Can anyone tell me what the style is like. Obviously by the name it has some relation to Shotokan. I know they refrain from sport and the ranks only seem to range from 6th kyu to 5th dan.

It's just the style I am interested to know about.


----------



## jujutsu_indonesia (Dec 20, 2005)

celtic bhoy said:
			
		

> Can anyone give me some information. There is a new Shotokai club opening in the area and I am curious about the style.
> 
> Can anyone tell me what the style is like. Obviously by the name it has some relation to Shotokan. I know they refrain from sport and the ranks only seem to range from 6th kyu to 5th dan.
> 
> It's just the style I am interested to know about.


 
Shotokai came from the original teachings of Funakoshi san who were preserved by Egami Shigeru sensei. As some of us already know, most of the Shotokan dojos in the world follows Nakayama Masatoshi (JKA) style of Shotokan which are only 70%-80% similar to the original teachings of Funakoshi sensei.

Shotokai teach less kata than Shotokan, uses higher stances than shotokan, and has generally more relaxed feeling than shotokan.


----------



## JPH (Dec 21, 2005)

Actually, the kata of Shotokai are very similar, if not exactly like the kata of Shotokan, with the variations mentioned by Denny. If the ranking system that you mentioned is correct, then this Shotokai may be affiliated with Master Oshima, since his organization still observes the original ranking structure of Master Funakoshi. The JKA affiliated dojo observe the 10 kyu and 10 dan ranking system.

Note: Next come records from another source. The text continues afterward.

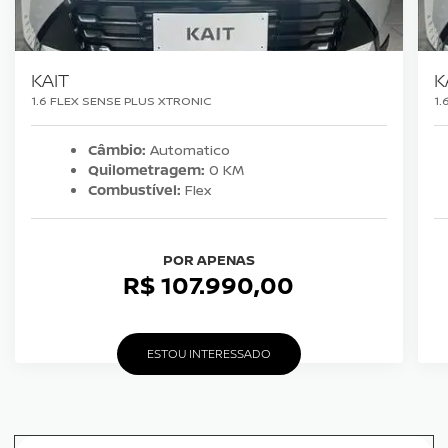
KAIT
K
1.6 FLEX SENSE PLUS XTRONIC
1.
Câmbio:
Automatico
Quilometragem:
0 KM
Combustível:
Flex
POR APENAS
R$ 107.990,00
ESTOU INTERESSADO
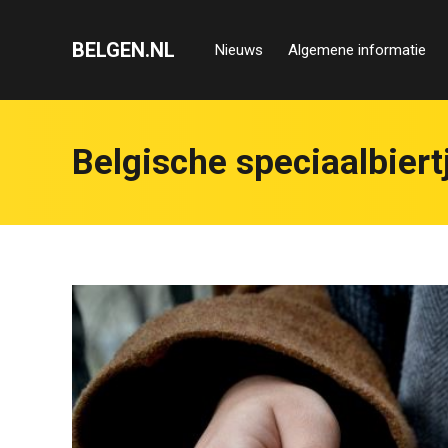
BELGEN.NL
Nieuws
Algemene informatie
Belgische speciaalbiert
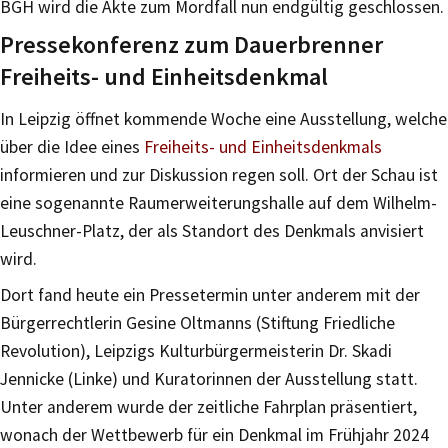
BGH wird die Akte zum Mordfall nun endgültig geschlossen.
Pressekonferenz zum Dauerbrenner
Freiheits- und Einheitsdenkmal
In Leipzig öffnet kommende Woche eine Ausstellung, welche
über die Idee eines
Freiheits- und Einheitsdenkmals
informieren und zur Diskussion regen soll. Ort der Schau ist
eine sogenannte Raumerweiterungshalle auf dem Wilhelm-
Leuschner-Platz, der als Standort des Denkmals anvisiert
wird.
Dort fand heute ein Pressetermin unter anderem mit der
Bürgerrechtlerin Gesine Oltmanns (Stiftung Friedliche
Revolution), Leipzigs Kulturbürgermeisterin Dr. Skadi
Jennicke (Linke) und Kuratorinnen der Ausstellung statt.
Unter anderem wurde der zeitliche Fahrplan präsentiert,
wonach der Wettbewerb für ein Denkmal im Frühjahr 2024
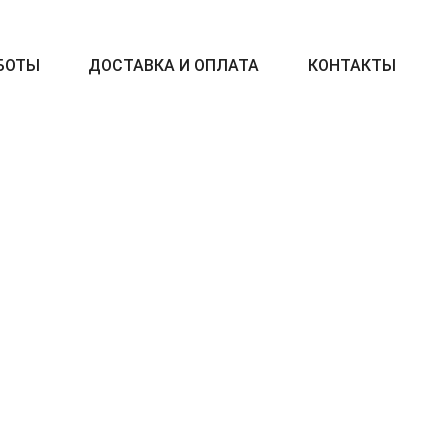
БОТЫ
ДОСТАВКА И ОПЛАТА
КОНТАКТЫ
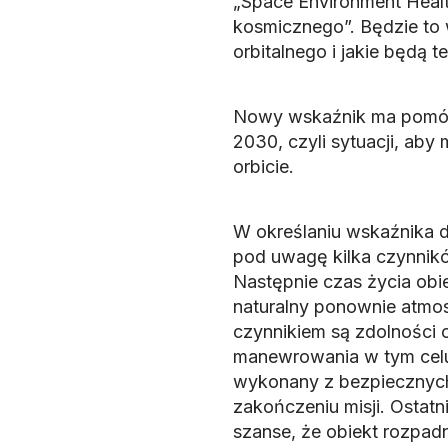
„Space Environment Healt
kosmicznego”. Będzie to w
orbitalnego i jakie będą 
Nowy wskaźnik ma pomóc 
2030, czyli sytuacji, aby
orbicie.
W określaniu wskaźnika d
pod uwagę kilka czynników.
Następnie czas życia obie
naturalny ponownie atmos
czynnikiem są zdolności o
manewrowania w tym celu.
wykonany z bezpiecznych 
zakończeniu misji. Ostatni
szanse, że obiekt rozpadn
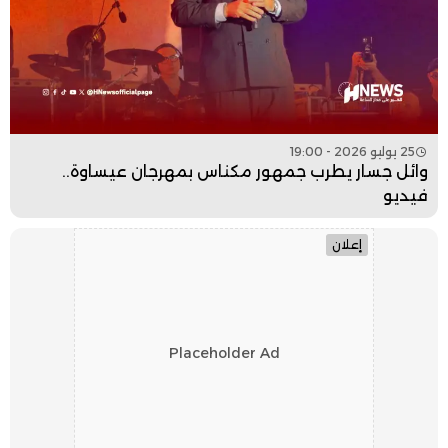
25 يوليو 2026 - 19:00
وائل جسار يطرب جمهور مكناس بمهرجان عيساوة..
فيديو
إعلان
Placeholder Ad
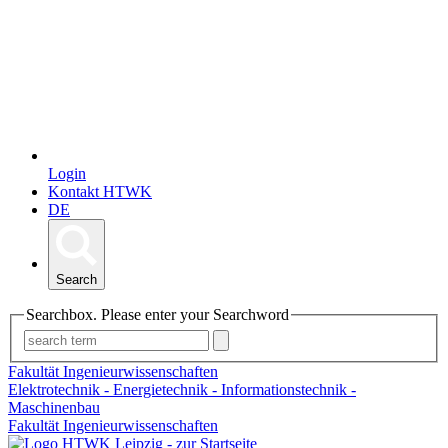
Login
Kontakt HTWK
DE
Search
Searchbox. Please enter your Searchword
Fakultät Ingenieurwissenschaften
Elektrotechnik - Energietechnik - Informationstechnik -
Maschinenbau
Fakultät Ingenieurwissenschaften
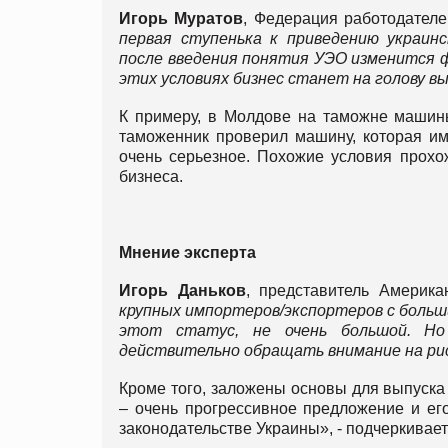
Игорь Муратов
, Федерация работодателе
первая ступенька к приведению украин
после введения понятия УЭО изменится 
этих условиях бизнес станет на голову в
К примеру, в Молдове на таможне машин
таможенник проверил машину, которая им
очень серьезное. Похожие условия прохо
бизнеса.
Мнение
эксперта
Игорь Даньков
, представитель Америка
крупных импортеров/экспортеров с больш
этот статус, не очень большой. Но
действительно обращать внимание на ри
Кроме того, заложены основы для выпуска 
– очень прогрессивное предложение и е
законодательстве Украины», - подчеркивает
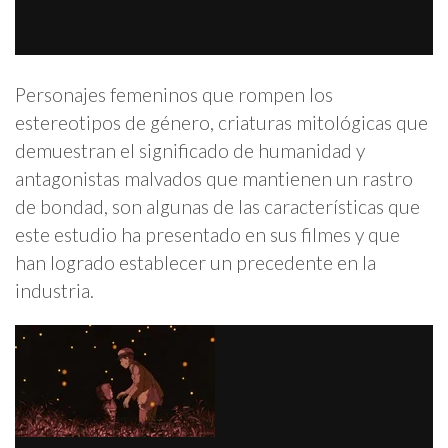
Personajes femeninos que rompen los
estereotipos de género, criaturas mitológicas que
demuestran el significado de humanidad y
antagonistas malvados que mantienen un rastro
de bondad, son algunas de las características que
este estudio ha presentado en sus filmes y que
han logrado establecer un precedente en la
industria.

Both organizations teach good, solid karate.

JPH


----------



## still learning (Dec 21, 2005)

Hello, Just my thoughts on this....They are like the same haircuts from two different barbers.  Each has his own style and just a little different in doing it.

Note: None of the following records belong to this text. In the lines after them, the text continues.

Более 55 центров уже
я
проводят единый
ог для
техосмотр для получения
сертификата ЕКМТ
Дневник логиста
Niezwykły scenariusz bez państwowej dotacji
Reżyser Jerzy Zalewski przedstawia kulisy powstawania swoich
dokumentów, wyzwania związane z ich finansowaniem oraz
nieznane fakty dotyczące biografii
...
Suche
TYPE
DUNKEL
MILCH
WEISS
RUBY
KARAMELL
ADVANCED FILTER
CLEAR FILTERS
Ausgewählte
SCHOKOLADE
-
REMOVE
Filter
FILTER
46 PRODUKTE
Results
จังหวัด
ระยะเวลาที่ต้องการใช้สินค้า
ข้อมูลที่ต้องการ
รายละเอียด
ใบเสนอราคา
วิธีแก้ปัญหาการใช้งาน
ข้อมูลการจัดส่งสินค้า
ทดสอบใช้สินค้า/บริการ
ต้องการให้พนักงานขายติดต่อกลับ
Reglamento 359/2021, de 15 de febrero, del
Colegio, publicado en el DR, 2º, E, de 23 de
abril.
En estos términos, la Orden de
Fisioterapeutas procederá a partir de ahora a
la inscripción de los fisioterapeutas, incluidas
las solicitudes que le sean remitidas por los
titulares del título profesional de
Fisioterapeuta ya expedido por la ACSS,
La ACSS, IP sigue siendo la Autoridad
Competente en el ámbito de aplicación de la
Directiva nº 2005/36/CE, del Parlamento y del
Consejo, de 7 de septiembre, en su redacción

But it is you who will make the difference....on its performance....Aloha

"I prefer short hair"  with the ears left on.......


----------



## JPH (Dec 22, 2005)

Good point, S L. You are absolutely right.

JPH


----------



## madfrank (Dec 23, 2005)

Hi

The University Students who formed the JKA were interested in their own brand of no contact competition karate, Egami was not.

Egami let people punch him as hard as he could (possibly contributed to his death) in order to learn more about punching.

Shotokai use relaxed punches as did funakoshi.

Egami was also a very spiritual character.

Google him you will find there is virtually no similarities between what he did and the JKA.

If you want to know more about him read his books and writings.

MF


----------



## jujutsu_indonesia (Dec 26, 2005)

Here is more info about the Shotokai style

http://www.shotokai.com/


----------